Asked whether he expected any difficulties entering the country, Kerper said "we as the Red Cross practically have no (bureaucratic) hurdles to expect because we are going there at the invitation of the local Red Cross." he pointed out that "we normally don't encounter any problems entering a country."
German Foreign Minister Franz-Walter Steinmeier repeated his calls to the Myanmar government to open its borders.
"The German Red Cross is standing ready with mobile hospital units, the THW (German government's Federal Agency for Technical Relief) with water purification units. All this could already be in Myanmar if visas had finally been issued," Steinmeier told reporters on the sidelines of a conference of aid organisations he headed at the foreign ministry.
"I am appealing once again to the government to open the borders and to show cooperation," Steinmeier said.
France is preparing to send a naval ship with 1,500 tonnes of aid to victims of the Myanmar cyclone, despite Yangon's insistence that it will not let foreign aid workers in, French Foreign Minister Bernard Kouchner said on Friday.
Kouchner said the aid was being acquired and would be loaded on to the French navy vessel, "Mistral" in the Indian port of Chennai ready for departure on Saturday night or Sunday morning.
The Mistral, a so-called command and force projection ship used in previous aid operations, is currently taking part in exercises in the region with the Indian and British navies.
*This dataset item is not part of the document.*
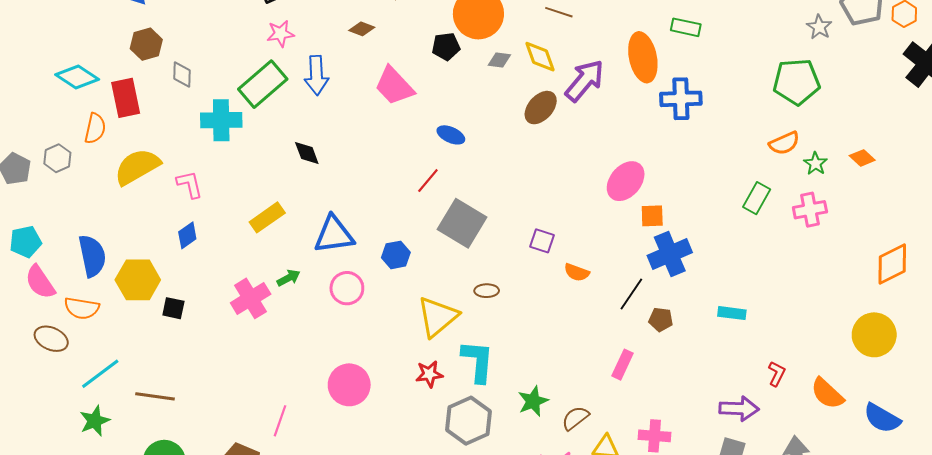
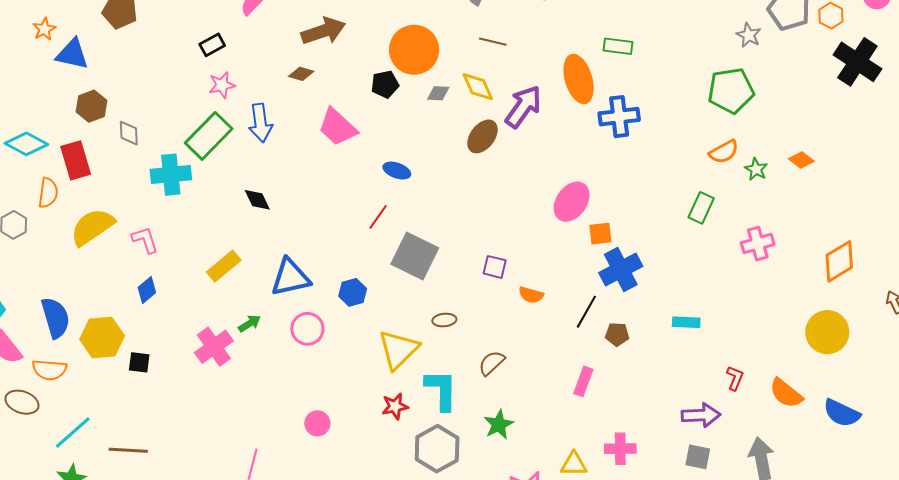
pink cross: (810, 210) -> (758, 244), moved
pink circle: (349, 385) -> (317, 423), size x0.6
brown semicircle: (575, 418) -> (492, 363), moved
"We've asked for authorisation in the same way that we've asked for visas for the aid workers to have access to the victims, but, for the time being, they are being given very sparingly. As for the two, now three planes that have arrived, they had to give the goods to the authorities, they were unable to distribute the aid themselves," Kouchner said after a meeting with President Nicolas Sarkozy and representatives of French aid organisations in Paris and British singer Jane Birkin.
Birkin has championed the cause of Burma's pro-democracy activist Aung San Suu Kyi.
"For a long time we've supported Aung San Suu Kyi and her democratic party in Burma. So, I have already come once (to see President Sarkozy) and, faced with such a humanitarian disaster, it is natural that we are on on hand to be of any use whatsoever," Birkin said.
Antoine Peigney, International Relations and Operations director for the French Red Cross stressed that the main goal was to care for the cyclone survivors. He pointed out that the aid organisations' main problem was the access to Myanmar.
The official death toll in the wake of the cyclone remains at nearly 23,000, with 42,119 people missing. State media have not updated the number of casualties since Tuesday.